Brussels – Everything as planned. Six months after the new Artificial Intelligence Act was enacted, bans on practices considered prohibited in the EU have been activated. Member states have until August 2 to define the penalties for those not complying with these all-European bans. By the same date, governments must identify appropriate responsible authorities. From now on, manipulative techniques and, thus, subliminal practices through new technology will not be allowed. Likewise, artificial intelligence will not and must not exploit people’s young age or physical condition to disadvantage them. No abuse of minors or disabled people, therefore.
Moreover, new technologies will not be allowed to be used to create a “social scoring” system and thus classify people into “good” or “bad,” nor will it be allowed to use personal data or characteristics to profile individuals as potential criminals (a recommendation, the latter, aimed mainly at security and police forces). Then there is the ban on indiscriminately extracting images from the Internet to build databases for facial recognition, and for employers, a ban on using cameras or voice analysis systems to capture the emotional state of their employees.
Finally, the EU bans biometric recognition systems to infer political or sexual orientation. The last ban involves real-time facial recognition technologies in shopping streets and crowded places, although exceptions are allowed for public safety reasons.
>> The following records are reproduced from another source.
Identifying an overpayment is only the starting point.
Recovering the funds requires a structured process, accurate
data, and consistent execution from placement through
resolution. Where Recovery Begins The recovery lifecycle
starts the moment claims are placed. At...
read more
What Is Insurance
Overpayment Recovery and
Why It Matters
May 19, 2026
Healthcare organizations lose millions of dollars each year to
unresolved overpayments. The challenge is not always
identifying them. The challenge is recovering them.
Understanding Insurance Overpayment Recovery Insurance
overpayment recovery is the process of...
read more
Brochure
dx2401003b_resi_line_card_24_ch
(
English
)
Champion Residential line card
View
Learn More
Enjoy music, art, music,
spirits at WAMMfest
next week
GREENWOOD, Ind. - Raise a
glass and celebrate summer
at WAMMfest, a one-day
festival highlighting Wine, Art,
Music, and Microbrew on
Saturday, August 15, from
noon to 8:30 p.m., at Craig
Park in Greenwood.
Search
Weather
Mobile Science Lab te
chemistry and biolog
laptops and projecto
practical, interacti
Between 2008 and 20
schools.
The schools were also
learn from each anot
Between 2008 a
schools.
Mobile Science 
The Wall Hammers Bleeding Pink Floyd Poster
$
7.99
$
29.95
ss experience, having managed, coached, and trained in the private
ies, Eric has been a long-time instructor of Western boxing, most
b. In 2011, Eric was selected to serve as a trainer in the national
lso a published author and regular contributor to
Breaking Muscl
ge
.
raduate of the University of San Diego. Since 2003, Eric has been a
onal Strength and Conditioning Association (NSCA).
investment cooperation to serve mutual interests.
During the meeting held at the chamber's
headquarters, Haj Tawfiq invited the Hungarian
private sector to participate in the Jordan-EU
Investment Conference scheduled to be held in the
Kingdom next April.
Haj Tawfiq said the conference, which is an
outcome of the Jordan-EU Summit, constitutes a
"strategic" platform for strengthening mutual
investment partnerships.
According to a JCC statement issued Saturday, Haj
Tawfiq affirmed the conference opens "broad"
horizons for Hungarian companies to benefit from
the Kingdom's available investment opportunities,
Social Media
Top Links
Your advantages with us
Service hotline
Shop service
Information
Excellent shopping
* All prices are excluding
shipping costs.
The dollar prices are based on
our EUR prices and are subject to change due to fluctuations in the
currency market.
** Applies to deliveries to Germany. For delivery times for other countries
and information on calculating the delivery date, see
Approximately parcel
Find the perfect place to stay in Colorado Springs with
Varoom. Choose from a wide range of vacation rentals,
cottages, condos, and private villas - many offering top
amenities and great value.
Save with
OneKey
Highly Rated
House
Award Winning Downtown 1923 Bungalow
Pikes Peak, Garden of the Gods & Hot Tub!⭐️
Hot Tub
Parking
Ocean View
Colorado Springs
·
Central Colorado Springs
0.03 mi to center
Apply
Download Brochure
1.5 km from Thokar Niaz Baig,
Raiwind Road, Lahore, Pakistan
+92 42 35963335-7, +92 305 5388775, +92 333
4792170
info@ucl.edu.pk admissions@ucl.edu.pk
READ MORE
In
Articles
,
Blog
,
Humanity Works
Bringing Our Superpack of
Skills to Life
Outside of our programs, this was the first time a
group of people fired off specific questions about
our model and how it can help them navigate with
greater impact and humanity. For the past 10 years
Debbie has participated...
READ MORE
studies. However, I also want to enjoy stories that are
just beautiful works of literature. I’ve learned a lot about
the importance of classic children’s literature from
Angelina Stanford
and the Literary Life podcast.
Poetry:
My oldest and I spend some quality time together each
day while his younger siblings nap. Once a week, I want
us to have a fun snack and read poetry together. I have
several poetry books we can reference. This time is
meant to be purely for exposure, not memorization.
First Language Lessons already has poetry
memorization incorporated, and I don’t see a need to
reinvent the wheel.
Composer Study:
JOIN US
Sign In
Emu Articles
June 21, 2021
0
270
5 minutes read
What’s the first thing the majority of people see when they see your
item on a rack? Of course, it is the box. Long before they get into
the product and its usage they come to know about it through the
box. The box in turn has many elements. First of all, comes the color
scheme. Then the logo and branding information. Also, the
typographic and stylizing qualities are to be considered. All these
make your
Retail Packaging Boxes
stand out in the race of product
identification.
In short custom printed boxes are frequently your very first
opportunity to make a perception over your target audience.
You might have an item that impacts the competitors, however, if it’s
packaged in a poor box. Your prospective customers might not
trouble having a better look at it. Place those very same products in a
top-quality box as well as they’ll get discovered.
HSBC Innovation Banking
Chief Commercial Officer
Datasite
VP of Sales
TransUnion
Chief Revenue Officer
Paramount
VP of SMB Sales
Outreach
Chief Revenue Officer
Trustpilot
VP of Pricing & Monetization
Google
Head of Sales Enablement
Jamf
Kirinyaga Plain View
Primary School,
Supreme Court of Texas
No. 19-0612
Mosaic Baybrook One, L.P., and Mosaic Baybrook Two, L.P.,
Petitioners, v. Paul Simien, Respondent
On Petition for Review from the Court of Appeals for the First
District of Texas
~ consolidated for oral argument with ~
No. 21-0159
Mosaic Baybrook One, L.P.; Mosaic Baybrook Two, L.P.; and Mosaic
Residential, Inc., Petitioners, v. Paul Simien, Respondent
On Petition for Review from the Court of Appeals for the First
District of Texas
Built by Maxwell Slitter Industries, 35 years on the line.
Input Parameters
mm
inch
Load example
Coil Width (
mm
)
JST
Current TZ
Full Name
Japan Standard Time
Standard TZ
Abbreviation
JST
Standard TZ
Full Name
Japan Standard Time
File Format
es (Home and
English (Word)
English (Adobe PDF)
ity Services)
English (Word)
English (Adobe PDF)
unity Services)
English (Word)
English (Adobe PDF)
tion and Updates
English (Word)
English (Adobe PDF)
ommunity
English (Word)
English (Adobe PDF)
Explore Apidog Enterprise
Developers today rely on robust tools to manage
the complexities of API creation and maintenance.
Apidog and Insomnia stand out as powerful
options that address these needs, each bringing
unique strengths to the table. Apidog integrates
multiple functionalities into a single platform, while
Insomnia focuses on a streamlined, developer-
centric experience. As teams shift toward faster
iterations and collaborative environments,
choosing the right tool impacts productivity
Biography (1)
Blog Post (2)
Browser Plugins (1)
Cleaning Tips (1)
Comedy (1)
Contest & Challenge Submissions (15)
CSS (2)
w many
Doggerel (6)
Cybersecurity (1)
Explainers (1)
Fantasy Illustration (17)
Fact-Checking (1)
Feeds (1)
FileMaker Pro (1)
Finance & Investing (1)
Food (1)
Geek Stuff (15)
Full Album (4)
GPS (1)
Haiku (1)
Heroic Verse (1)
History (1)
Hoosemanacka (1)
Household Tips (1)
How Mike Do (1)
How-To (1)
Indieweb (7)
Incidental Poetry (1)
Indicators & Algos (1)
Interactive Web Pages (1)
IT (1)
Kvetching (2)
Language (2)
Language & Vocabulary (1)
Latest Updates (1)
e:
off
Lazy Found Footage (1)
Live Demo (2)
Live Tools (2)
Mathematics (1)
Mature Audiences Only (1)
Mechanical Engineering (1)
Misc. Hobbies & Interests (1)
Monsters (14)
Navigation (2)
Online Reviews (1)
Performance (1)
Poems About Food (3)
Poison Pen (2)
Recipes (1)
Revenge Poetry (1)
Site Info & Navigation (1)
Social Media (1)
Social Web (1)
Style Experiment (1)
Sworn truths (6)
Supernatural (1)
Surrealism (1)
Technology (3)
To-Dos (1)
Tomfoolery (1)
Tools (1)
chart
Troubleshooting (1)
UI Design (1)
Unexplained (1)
The regulation on artificial intelligence provides for an emergency procedure that will allow law enforcement to use a high-risk artificial intelligence tool that has failed the evaluation procedure, which will have to dialogue with the specific mechanism on the protection of fundamental rights. There are also exemptions for using real-time remote biometric identification systems in publicly accessible spaces, subject to judicial authorization, and for strictly defined crimes. “Post-remote” use may only be used for the targeted search of a person convicted of or suspected of committing a serious crime, while real-time use “limited in time and location” for targeted searches of victims (kidnapping, trafficking, sexual exploitation), prevention of a “specific and current” terrorist threat, and for locating or identifying a person suspected of committing specific crimes (terrorism, human trafficking, sexual exploitation, murder, kidnapping, rape, armed robbery, participation in a criminal organization, environmental crimes).